保育士不足や1人あたりの負担増が全国的に課題となっている中、泉区では独自に、保育の仕事に興味を持っている人を対象とした「保育士等就労支援講座」を2010年から実施している。地元保育所の見学や園長らと直接話す場を設けるなどし、地元で働くことに目を向けてもらう狙いがある。
少子化が進む中でも、女性の就労や介護等、生活様式の変化により保育利用の需要が横浜市全体で増加。これを受け、市では新たな保育所の開設を進めており、区内でも昨年4月立場駅周辺に2カ所が開設され、今年4月には中田駅周辺に1カ所開設される予定となっている。

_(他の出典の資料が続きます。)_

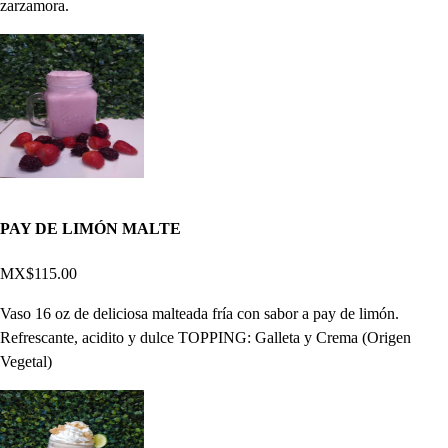
zarzamora.
PAY DE LIMÓN MALTE
MX$115.00
Vaso 16 oz de deliciosa malteada fría con sabor a pay de limón.
Refrescante, acidito y dulce TOPPING: Galleta y Crema (Origen
Vegetal)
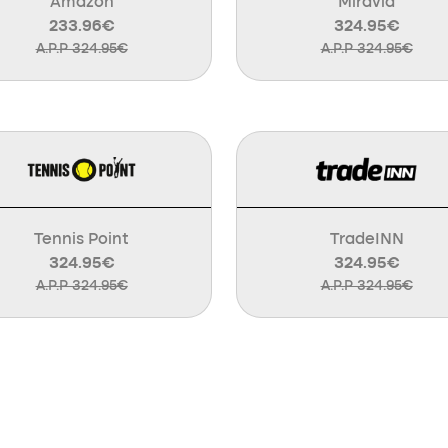
Amazon
Miravia
233.96€
324.95€
A.P.P 324.95€
A.P.P 324.95€
Tennis Point
TradeINN
324.95€
324.95€
A.P.P 324.95€
A.P.P 324.95€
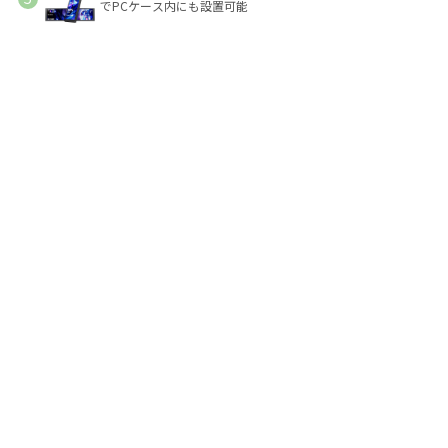
でPCケース内にも設置可能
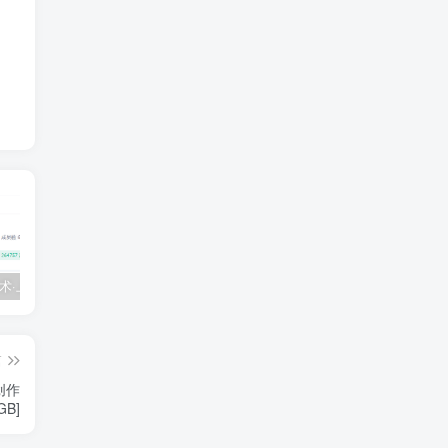
💵 生财有术·上千条付费资源合集（最新）
【每天都会更新】最新付费社群公众号文章
黑马 – AI大模型三期（无秘）
篇
创作
GB]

一方で、課題となっているのが、保育士の負担増加だ。泉区内では現在、28カ所の認可保育所で600人以上が働いている。国が定める基準は満たしているが、朝から夕方、月曜日から土曜日までと保育時間が幅広くなっていることで、保育士の負担が増大していると感じている保育所も多い。区こども家庭支援課によるとこうした状況は市内に限らず、近隣の市や東京都等も同様で、近年は限られた保育士の争奪戦のようになっているのが現状という。

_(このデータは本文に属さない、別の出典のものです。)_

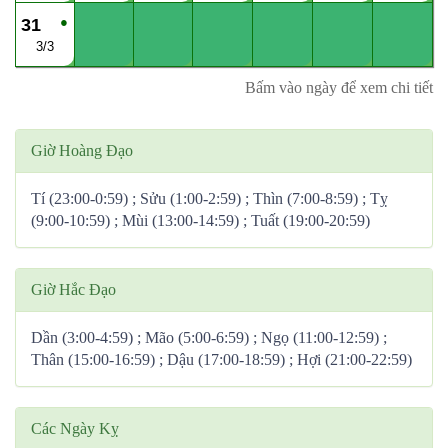
●
31
3/3
Bấm vào ngày để xem chi tiết
Giờ Hoàng Đạo
Tí (23:00-0:59) ; Sửu (1:00-2:59) ; Thìn (7:00-8:59) ; Tỵ
(9:00-10:59) ; Mùi (13:00-14:59) ; Tuất (19:00-20:59)
Giờ Hắc Đạo
Dần (3:00-4:59) ; Mão (5:00-6:59) ; Ngọ (11:00-12:59) ;
Thân (15:00-16:59) ; Dậu (17:00-18:59) ; Hợi (21:00-22:59)
Các Ngày Kỵ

各保育所も人材確保に努めてきたが、園長らによる区保育園長会と区役所が協力し、7年前に始めたのがこの保育士等就労支援講座だ。市でも同様の講座は実施しているが、泉区では地元で働くことにも焦点を当て、単なる説明会ではなく保育所を見学し、園長らと働き方等について直接話す場を設けている。同時に区内での求人情報や体験実習が可能な保育所の紹介等も行ってきた。

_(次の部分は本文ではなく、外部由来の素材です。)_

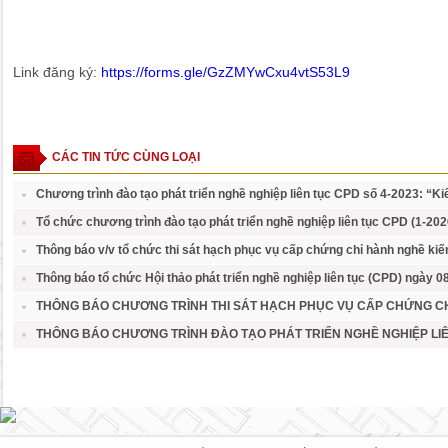
Link đăng ký:
https://forms.gle/GzZMYwCxu4vtS53L9
CÁC TIN TỨC CÙNG LOẠI
Chương trình đào tạo phát triển nghề nghiệp liên tục CPD số 4-2023: “Kiể
Tổ chức chương trình đào tạo phát triển nghề nghiệp liên tục CPD (1-2026
Thông báo v/v tổ chức thi sát hạch phục vụ cấp chứng chỉ hành nghề kiến 
Thông báo tổ chức Hội thảo phát triển nghề nghiệp liên tục (CPD) ngày 0
THÔNG BÁO CHƯƠNG TRÌNH THI SÁT HẠCH PHỤC VỤ CẤP CHỨNG CH
THÔNG BÁO CHƯƠNG TRÌNH ĐÀO TẠO PHÁT TRIỂN NGHỀ NGHIỆP LIÊ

この講座は、保育士の資格を持っているが働いていない「潜在保育士」や、資格を持っていないが保育の仕事に興味がある人を対象に開催されている。同課担当者は「潜在保育士はまだまだ多く、経験者は即戦力になる。資格がない場合でも『保育補助』として働くことができる」と話す。
保育補助とは、その名の通り正規の保育士の業務を補助するのが主な役割で、無資格でも実務経験を重ねることができる。人員確保に悩む保育所からは保育補助の力も強く求められており、区内ではおよそ70人が活躍している。フルタイム勤務だけでなく、人手が必要な朝の数時間のみ働くといった場合もあり、働く中で正規の保育士を目指し、資格を取得する人もいるという。
資格取得に関しては国家試験のほかに、「地域限定保育士」の資格を取るという選択肢もある。これは就労地域を神奈川県のみに限定した保育士の資格で、取得の3年後には全国で保育士として働くことができるようになるという。
講座には、初年度から2月6日に開催された今年度までで76人が参加。昨年度は14人中、区が把握している限りでも2人が実際に保育士・保育補助として就労するなど、講座が実際に区内での人材確保に結び付いた事例もある。区担当者は「講座がきっかけとなり、保育士の不足や負担の解消、地元での就労につながれば」と話す。